A bill which should pass sets up a state cannabis commission. These commissions (or boards) exist for almost all agriculture products in all states. The idea is to get a basis in law to collect a small fee allotted to growers to pursue common goals. The Washington State Apple Commission, for instance. Usually these organizations function as marketing or PR efforts, and distribute best-practice information. Cannabis growers want something else, though. Because of the federal law, Washington State University cannot assist cannabis growers, like they do for other farmers. All farmers benefit from their state’s ag-research universities, which in turn get funding from the feds. WSU can’t provide help or information to federally-illegal cannabis farmers. But, they can provide their services to a commission which doesn’t touch the plant. So a commission is a good move, albeit for goofy reasons.

And then there are a handful of bills I call “revenge” bills designed to reign in the Liquor and Cannabis Board and their aggressive enforcement policies. This issue has become severely political and there’s going to be a lot of fighting. Whether any of the bills will actually pass is unpredictable.

Those are the high points right now. There are only a few weeks left of the session; bills in progress but not passed or killed will reappear in the second half of the session in January.

Santa Rosa

A break in the storm allowed me to comfortably reach Santa Rosa, and highway 101. I’ll be here a few days waiting out the rain.

I’m at the fairgrounds, which still has a lot of the trailers supplied by FEMA for the wildfire victims well over a year ago. I didn’t expect to find so many still here, but apparently there’s another deadline on Monday to have them out. I don’t see anyone making any moves to leave, though.

Lodi

As planned, I made it through the central valleys and am now in a decent rv park waiting for the next storm to start. Flood warnings are posted, and I’ll be watching things in Sonoma county. Hopefully I can make it over there on Friday.

Meanwhile it’s books and video games here.

Hung up in Bakersfield

Bakersfield is not what you’d call a tourist city, but ahead of me is flooding and high winds so I’m sitting for a bit until the weather breaks. Maybe on Sunday or Monday I’ll make it to Lodi, then re-assess the situation.

I’m in a nice RV park, but there’s not a lot to do in town, especially in the rain.

Leaving Yuma

I’ve been hanging out in Yuma for a while, watching the weather systems go through. Arizona got everything lately, but all I really saw was some wind and a bit of rain. The outlook looks pretty good, at least enough so I can get to Sonoma county.

Just to mix up the scenery a bit I stayed at Pilot Knob, which I haven’t done for a long time. Good sunrises and sunsets, and not crowded.

I was about 1 mile from the border, and anticipated a lot of vehicle and air activity guarding the border from the hordes of illegal people. Instead I saw one pickup and one helicopter over the course of a week. There is nothing going on at this portion of the CA/Mexico border.

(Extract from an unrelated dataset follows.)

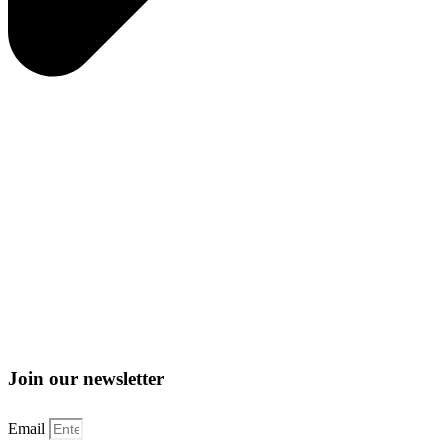
Join our newsletter
Email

My trip is some one-nighters until I get through the central valleys and can get over to Santa Rosa to pick up 101. I’ve made this trip many times, and have it fine-tuned pretty well. It’s still a dull trip.

Back in Quartzsite

The storm passed through Havasu, so I looked ahead on my route west, through Barstow. High winds (40mph and higher) were forecast for the next few days. Then, snow was forecast for the pass at Tehachapi. If I continued as planned I would be battling weather for the next several days. The only safe spot until early next week was Q, so I’m sitting there again.

I’ll watch the California weather before trying again to head west.

Goodbye Q

I’m near Lake Havasu City right now, sitting for a few nights while a little bad weather passes through. I haven’t spent much time here over the years, but I was looking for something different.

I’m at Catnip Cove State Park alongside the Colorado, dry-camping in the overflow RV area. The big fireworks show is this weekend and places are full-up.

My plan is to check out Mojave National Monument, then aim for Santa Rosa, CA.